Union Songs

The Tree

A poem by Mal Ness©Mal Ness

All those years through the cycle of life
It stood, not alone, for it were surrounded
By Man and his creations
It knew industrial strife.
A seed in the ground in the year fourteen
It reached up and looked down
Maybe understood what it had seen.
Some no doubt loved the tree
Most just passed beneath
To duty one way the other to be free
They knew though on the Monday
That something was wrong
Something was different
The tree was gone.
In memory then they saw the tree
And wondered why,
Somehow like missing the water
When the well was dry.
It had vanished completely
As if by some giant sleight of hand
Not a twig or a leaf
Just a scar on the land
With gnarled trunk, twisted limb
Still very much alive
Irony was it had to go
At the age of sixty-five.
"It must go, now." they said, "it's in the way"
So in the great name of progress
The tree had to pay.

Notes

Many thanks to Jim Sharp for sending this poem to be added to the Union Songs collection.

Jim writes:
I read Mal Ness's own poem at his graveside a year or so ago.
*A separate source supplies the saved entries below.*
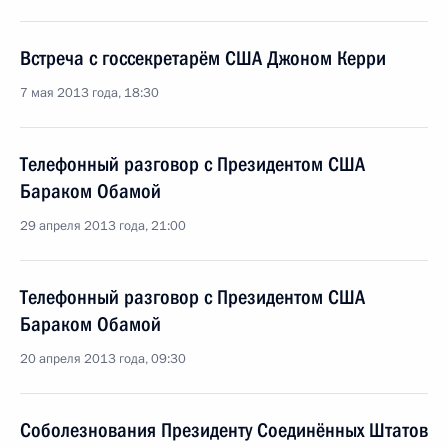
Встреча с госсекретарём США Джоном Керри
7 мая 2013 года, 18:30
Телефонный разговор с Президентом США
Бараком Обамой
29 апреля 2013 года, 21:00
Телефонный разговор с Президентом США
Бараком Обамой
20 апреля 2013 года, 09:30
Соболезнования Президенту Соединённых Штатов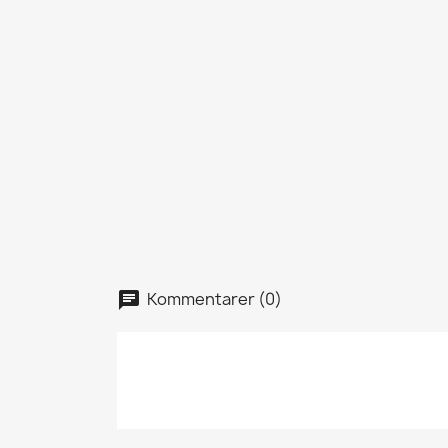
Kommentarer (0)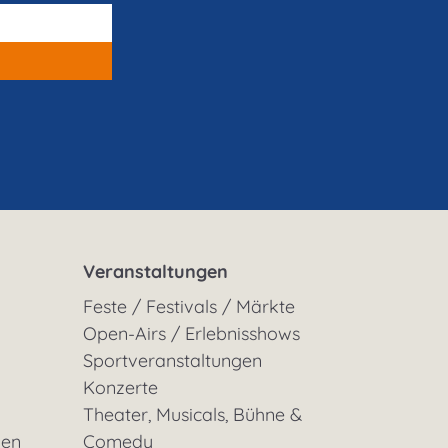
Veranstaltungen
Feste / Festivals / Märkte
Open-Airs / Erlebnisshows
Sportveranstaltungen
Konzerte
Theater, Musicals, Bühne &
gen
Comedy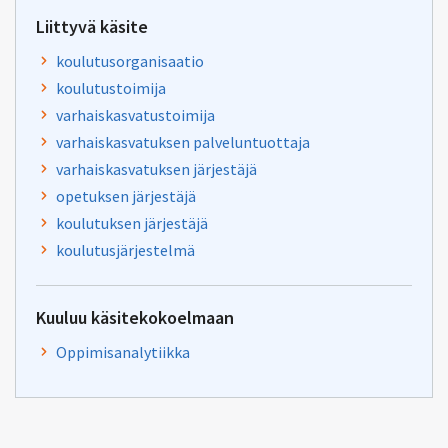
Liittyvä käsite
koulutusorganisaatio
koulutustoimija
varhaiskasvatustoimija
varhaiskasvatuksen palveluntuottaja
varhaiskasvatuksen järjestäjä
opetuksen järjestäjä
koulutuksen järjestäjä
koulutusjärjestelmä
Kuuluu käsitekokoelmaan
Oppimisanalytiikka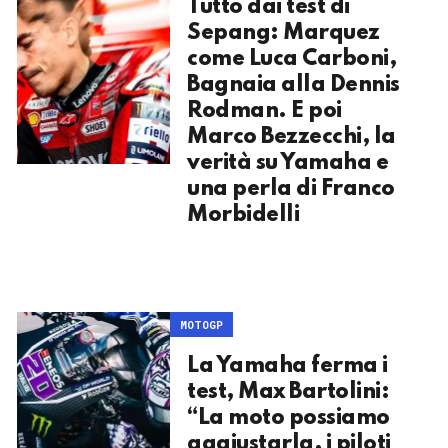
Tutto dai test di
Sepang: Marquez
come Luca Carboni,
Bagnaia alla Dennis
Rodman. E poi
Marco Bezzecchi, la
verità su Yamaha e
una perla di Franco
Morbidelli
MOTOGP
La Yamaha ferma i
test, Max Bartolini:
“La moto possiamo
aggiustarla, i piloti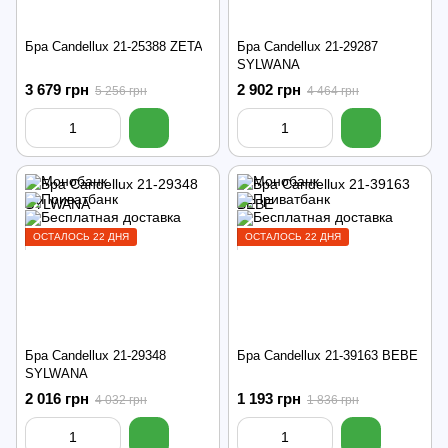
Бра Candellux 21-25388 ZETA
Бра Candellux 21-29287
SYLWANA
3 679 грн
2 902 грн
5 256 грн
4 464 грн
ОСТАЛОСЬ 22 ДНЯ
ОСТАЛОСЬ 22 ДНЯ
Бра Candellux 21-29348
Бра Candellux 21-39163 BEBE
SYLWANA
2 016 грн
1 193 грн
4 032 грн
1 836 грн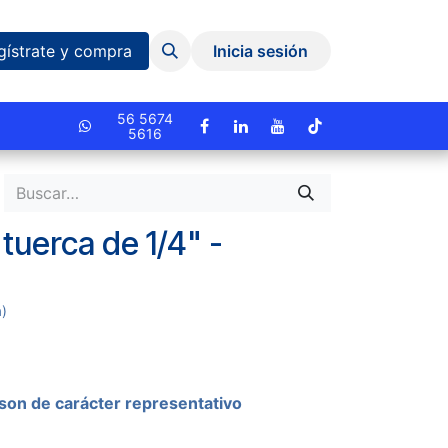
Eventos y Capacitaciones
Quiniela
gístrate y compra
Inicia sesión
cionado.
56 5674
5616
 tuerca de 1/4" -
D
a)
son de carácter representativo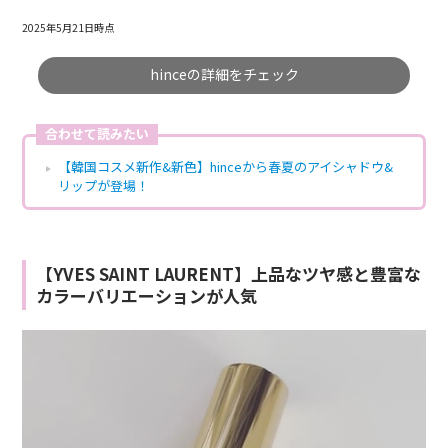
2025年5月21日時点
hinceの詳細をチェック
合わせて読みたい
【韓国コスメ新作&新色】hinceから春夏のアイシャドウ&
リップが登場！
【YVES SAINT LAURENT】上品なツヤ感と豊富な
カラーバリエーションが人気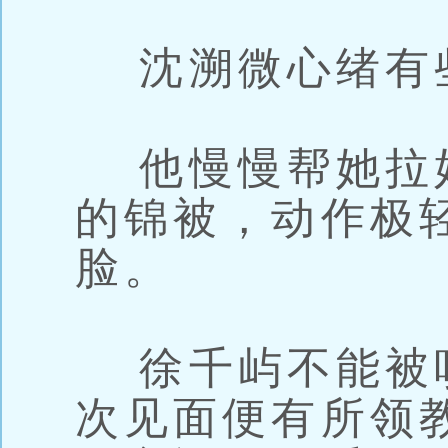
沈溯微心绪有
他慢慢帮她拉
的锦被，动作极
脸。
徐千屿不能被
次见面便有所领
One has always felt this poem should reach wider working class audience. When it was written in the mid 1970s it was posted in every department at Moreton Meatworks where it was widely and eagerly read [and read to those who couldn't read by a comrade] and owned by those Borthwicks meatworkers who generally didn't read poetry. Yet they felt our working class alienation thru it (but then, Borthwicks comrades had a militant tradition). Mal and I shared the same lunch table and friendship for over four decades we both yearned for the social continuum, Mal through the ballot box and me, a prolie dictatorship where social rights rules over boozh-wah property. When the tree was felled, Mal was able to use its felling as a metaphor about our orking class useful working life 14 to 65 to the boozh-wah-zie. We both agreed 65 was a good time in the then life expectancy to retire and yet to what? Sit around the tele for days and years on end, coz we knew that poverty wasn't just monetary. Around that moment in time, a woman comrade aged 60 had just been forced to retire throwing her into financial disarray. This and the tree felling are part and parcel of Mal's class rage expressed in "The Tree" we both knew that workers needed to be wanted and yet selling our labour power and losing our individuality alienated our psyche, neither of use had read Marx's alienation then and yet intuitively I feel it comes out loud and clear in his poem.